*** Opening MATERIALS PROVIDED ***

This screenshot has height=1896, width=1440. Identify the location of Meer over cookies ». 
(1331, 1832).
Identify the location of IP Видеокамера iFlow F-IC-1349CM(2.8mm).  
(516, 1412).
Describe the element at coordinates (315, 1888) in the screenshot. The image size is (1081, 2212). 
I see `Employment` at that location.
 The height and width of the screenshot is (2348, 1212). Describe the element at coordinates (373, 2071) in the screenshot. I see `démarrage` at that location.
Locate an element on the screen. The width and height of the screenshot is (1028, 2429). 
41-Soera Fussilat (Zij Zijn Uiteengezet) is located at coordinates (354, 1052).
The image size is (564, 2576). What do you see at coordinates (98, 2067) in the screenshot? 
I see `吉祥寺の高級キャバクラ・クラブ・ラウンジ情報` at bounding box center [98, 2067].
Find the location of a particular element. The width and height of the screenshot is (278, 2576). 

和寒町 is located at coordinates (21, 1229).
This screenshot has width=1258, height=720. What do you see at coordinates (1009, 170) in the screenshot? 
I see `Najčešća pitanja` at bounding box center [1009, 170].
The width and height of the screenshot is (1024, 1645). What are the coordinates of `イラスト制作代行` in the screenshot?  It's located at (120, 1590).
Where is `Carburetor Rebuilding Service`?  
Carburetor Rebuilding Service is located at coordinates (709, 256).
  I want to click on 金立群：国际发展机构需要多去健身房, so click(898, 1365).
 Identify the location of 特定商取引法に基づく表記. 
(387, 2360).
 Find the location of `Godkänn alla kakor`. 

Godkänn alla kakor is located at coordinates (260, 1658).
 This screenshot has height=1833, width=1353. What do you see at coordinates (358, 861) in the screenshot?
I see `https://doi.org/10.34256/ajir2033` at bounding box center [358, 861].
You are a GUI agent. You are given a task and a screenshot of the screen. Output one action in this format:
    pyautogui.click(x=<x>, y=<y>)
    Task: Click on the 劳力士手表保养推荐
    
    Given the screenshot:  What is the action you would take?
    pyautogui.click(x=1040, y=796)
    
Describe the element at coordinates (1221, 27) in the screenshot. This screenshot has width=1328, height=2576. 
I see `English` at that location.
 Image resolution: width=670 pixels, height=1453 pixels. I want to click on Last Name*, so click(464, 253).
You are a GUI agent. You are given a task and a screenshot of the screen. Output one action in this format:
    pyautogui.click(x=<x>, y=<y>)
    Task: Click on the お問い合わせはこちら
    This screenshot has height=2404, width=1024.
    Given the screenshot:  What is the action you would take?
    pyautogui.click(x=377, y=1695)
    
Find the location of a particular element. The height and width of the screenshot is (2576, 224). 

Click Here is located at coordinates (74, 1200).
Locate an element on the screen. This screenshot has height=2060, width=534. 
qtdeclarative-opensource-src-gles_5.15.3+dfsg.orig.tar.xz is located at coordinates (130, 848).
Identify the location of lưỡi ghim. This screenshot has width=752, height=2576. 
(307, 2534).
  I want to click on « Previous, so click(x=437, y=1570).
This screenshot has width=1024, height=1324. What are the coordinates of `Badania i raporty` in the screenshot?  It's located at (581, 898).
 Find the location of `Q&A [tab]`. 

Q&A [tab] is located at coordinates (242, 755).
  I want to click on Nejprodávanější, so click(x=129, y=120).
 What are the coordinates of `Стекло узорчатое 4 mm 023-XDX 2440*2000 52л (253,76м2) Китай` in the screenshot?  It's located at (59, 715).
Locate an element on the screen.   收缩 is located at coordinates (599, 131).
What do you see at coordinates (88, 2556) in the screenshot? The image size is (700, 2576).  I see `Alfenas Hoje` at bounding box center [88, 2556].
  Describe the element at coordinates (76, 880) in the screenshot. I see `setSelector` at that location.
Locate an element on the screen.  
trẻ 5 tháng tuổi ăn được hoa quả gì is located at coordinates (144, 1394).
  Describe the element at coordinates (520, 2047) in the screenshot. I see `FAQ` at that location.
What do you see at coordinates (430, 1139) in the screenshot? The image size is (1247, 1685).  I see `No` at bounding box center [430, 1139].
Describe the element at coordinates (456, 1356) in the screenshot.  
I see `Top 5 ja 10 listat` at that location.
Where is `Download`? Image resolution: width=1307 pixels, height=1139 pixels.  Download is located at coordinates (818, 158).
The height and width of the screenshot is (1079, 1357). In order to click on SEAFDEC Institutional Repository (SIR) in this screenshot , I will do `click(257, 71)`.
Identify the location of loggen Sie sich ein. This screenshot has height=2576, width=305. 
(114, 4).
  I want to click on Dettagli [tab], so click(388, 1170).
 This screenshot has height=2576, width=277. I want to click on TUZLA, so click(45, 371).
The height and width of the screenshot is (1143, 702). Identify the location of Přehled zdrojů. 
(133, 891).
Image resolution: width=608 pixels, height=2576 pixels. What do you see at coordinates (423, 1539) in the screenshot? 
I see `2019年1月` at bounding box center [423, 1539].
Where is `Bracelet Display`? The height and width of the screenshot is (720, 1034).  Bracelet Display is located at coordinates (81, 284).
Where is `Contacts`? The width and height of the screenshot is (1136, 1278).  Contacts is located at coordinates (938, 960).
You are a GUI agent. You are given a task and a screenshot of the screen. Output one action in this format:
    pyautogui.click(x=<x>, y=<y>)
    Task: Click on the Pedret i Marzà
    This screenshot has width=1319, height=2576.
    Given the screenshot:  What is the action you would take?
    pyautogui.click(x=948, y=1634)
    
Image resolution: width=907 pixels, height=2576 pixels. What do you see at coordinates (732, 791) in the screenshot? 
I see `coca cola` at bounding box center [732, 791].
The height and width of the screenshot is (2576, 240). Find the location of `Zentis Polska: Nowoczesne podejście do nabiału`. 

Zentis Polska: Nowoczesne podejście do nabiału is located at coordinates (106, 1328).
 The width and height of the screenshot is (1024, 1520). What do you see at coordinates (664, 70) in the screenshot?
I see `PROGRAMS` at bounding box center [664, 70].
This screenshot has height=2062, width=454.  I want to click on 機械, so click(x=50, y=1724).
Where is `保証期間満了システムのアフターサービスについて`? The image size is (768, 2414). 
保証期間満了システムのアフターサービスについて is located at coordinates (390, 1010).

*** Closing MATERIALS PROVIDED ***

Without omitting anything, retype all of the material above exactly.

This screenshot has height=1896, width=1440. Identify the location of Meer over cookies ». 
(1331, 1832).
Identify the location of IP Видеокамера iFlow F-IC-1349CM(2.8mm).  
(516, 1412).
Describe the element at coordinates (315, 1888) in the screenshot. The image size is (1081, 2212). 
I see `Employment` at that location.
 The height and width of the screenshot is (2348, 1212). Describe the element at coordinates (373, 2071) in the screenshot. I see `démarrage` at that location.
Locate an element on the screen. The width and height of the screenshot is (1028, 2429). 
41-Soera Fussilat (Zij Zijn Uiteengezet) is located at coordinates (354, 1052).
The image size is (564, 2576). What do you see at coordinates (98, 2067) in the screenshot? 
I see `吉祥寺の高級キャバクラ・クラブ・ラウンジ情報` at bounding box center [98, 2067].
Find the location of a particular element. The width and height of the screenshot is (278, 2576). 

和寒町 is located at coordinates (21, 1229).
This screenshot has width=1258, height=720. What do you see at coordinates (1009, 170) in the screenshot? 
I see `Najčešća pitanja` at bounding box center [1009, 170].
The width and height of the screenshot is (1024, 1645). What are the coordinates of `イラスト制作代行` in the screenshot?  It's located at (120, 1590).
Where is `Carburetor Rebuilding Service`?  
Carburetor Rebuilding Service is located at coordinates (709, 256).
  I want to click on 金立群：国际发展机构需要多去健身房, so click(898, 1365).
 Identify the location of 特定商取引法に基づく表記. 
(387, 2360).
 Find the location of `Godkänn alla kakor`. 

Godkänn alla kakor is located at coordinates (260, 1658).
 This screenshot has height=1833, width=1353. What do you see at coordinates (358, 861) in the screenshot?
I see `https://doi.org/10.34256/ajir2033` at bounding box center [358, 861].
You are a GUI agent. You are given a task and a screenshot of the screen. Output one action in this format:
    pyautogui.click(x=<x>, y=<y>)
    Task: Click on the 劳力士手表保养推荐
    
    Given the screenshot:  What is the action you would take?
    pyautogui.click(x=1040, y=796)
    
Describe the element at coordinates (1221, 27) in the screenshot. This screenshot has width=1328, height=2576. 
I see `English` at that location.
 Image resolution: width=670 pixels, height=1453 pixels. I want to click on Last Name*, so click(464, 253).
You are a GUI agent. You are given a task and a screenshot of the screen. Output one action in this format:
    pyautogui.click(x=<x>, y=<y>)
    Task: Click on the お問い合わせはこちら
    This screenshot has height=2404, width=1024.
    Given the screenshot:  What is the action you would take?
    pyautogui.click(x=377, y=1695)
    
Find the location of a particular element. The height and width of the screenshot is (2576, 224). 

Click Here is located at coordinates (74, 1200).
Locate an element on the screen. This screenshot has height=2060, width=534. 
qtdeclarative-opensource-src-gles_5.15.3+dfsg.orig.tar.xz is located at coordinates (130, 848).
Identify the location of lưỡi ghim. This screenshot has width=752, height=2576. 
(307, 2534).
  I want to click on « Previous, so click(x=437, y=1570).
This screenshot has width=1024, height=1324. What are the coordinates of `Badania i raporty` in the screenshot?  It's located at (581, 898).
 Find the location of `Q&A [tab]`. 

Q&A [tab] is located at coordinates (242, 755).
  I want to click on Nejprodávanější, so click(x=129, y=120).
 What are the coordinates of `Стекло узорчатое 4 mm 023-XDX 2440*2000 52л (253,76м2) Китай` in the screenshot?  It's located at (59, 715).
Locate an element on the screen.   收缩 is located at coordinates (599, 131).
What do you see at coordinates (88, 2556) in the screenshot? The image size is (700, 2576).  I see `Alfenas Hoje` at bounding box center [88, 2556].
  Describe the element at coordinates (76, 880) in the screenshot. I see `setSelector` at that location.
Locate an element on the screen.  
trẻ 5 tháng tuổi ăn được hoa quả gì is located at coordinates (144, 1394).
  Describe the element at coordinates (520, 2047) in the screenshot. I see `FAQ` at that location.
What do you see at coordinates (430, 1139) in the screenshot? The image size is (1247, 1685).  I see `No` at bounding box center [430, 1139].
Describe the element at coordinates (456, 1356) in the screenshot.  
I see `Top 5 ja 10 listat` at that location.
Where is `Download`? Image resolution: width=1307 pixels, height=1139 pixels.  Download is located at coordinates (818, 158).
The height and width of the screenshot is (1079, 1357). In order to click on SEAFDEC Institutional Repository (SIR) in this screenshot , I will do `click(257, 71)`.
Identify the location of loggen Sie sich ein. This screenshot has height=2576, width=305. 
(114, 4).
  I want to click on Dettagli [tab], so click(388, 1170).
 This screenshot has height=2576, width=277. I want to click on TUZLA, so click(45, 371).
The height and width of the screenshot is (1143, 702). Identify the location of Přehled zdrojů. 
(133, 891).
Image resolution: width=608 pixels, height=2576 pixels. What do you see at coordinates (423, 1539) in the screenshot? 
I see `2019年1月` at bounding box center [423, 1539].
Where is `Bracelet Display`? The height and width of the screenshot is (720, 1034).  Bracelet Display is located at coordinates (81, 284).
Where is `Contacts`? The width and height of the screenshot is (1136, 1278).  Contacts is located at coordinates (938, 960).
You are a GUI agent. You are given a task and a screenshot of the screen. Output one action in this format:
    pyautogui.click(x=<x>, y=<y>)
    Task: Click on the Pedret i Marzà
    This screenshot has width=1319, height=2576.
    Given the screenshot:  What is the action you would take?
    pyautogui.click(x=948, y=1634)
    
Image resolution: width=907 pixels, height=2576 pixels. What do you see at coordinates (732, 791) in the screenshot? 
I see `coca cola` at bounding box center [732, 791].
The height and width of the screenshot is (2576, 240). Find the location of `Zentis Polska: Nowoczesne podejście do nabiału`. 

Zentis Polska: Nowoczesne podejście do nabiału is located at coordinates (106, 1328).
 The width and height of the screenshot is (1024, 1520). What do you see at coordinates (664, 70) in the screenshot?
I see `PROGRAMS` at bounding box center [664, 70].
This screenshot has height=2062, width=454.  I want to click on 機械, so click(x=50, y=1724).
Where is `保証期間満了システムのアフターサービスについて`? The image size is (768, 2414). 
保証期間満了システムのアフターサービスについて is located at coordinates (390, 1010).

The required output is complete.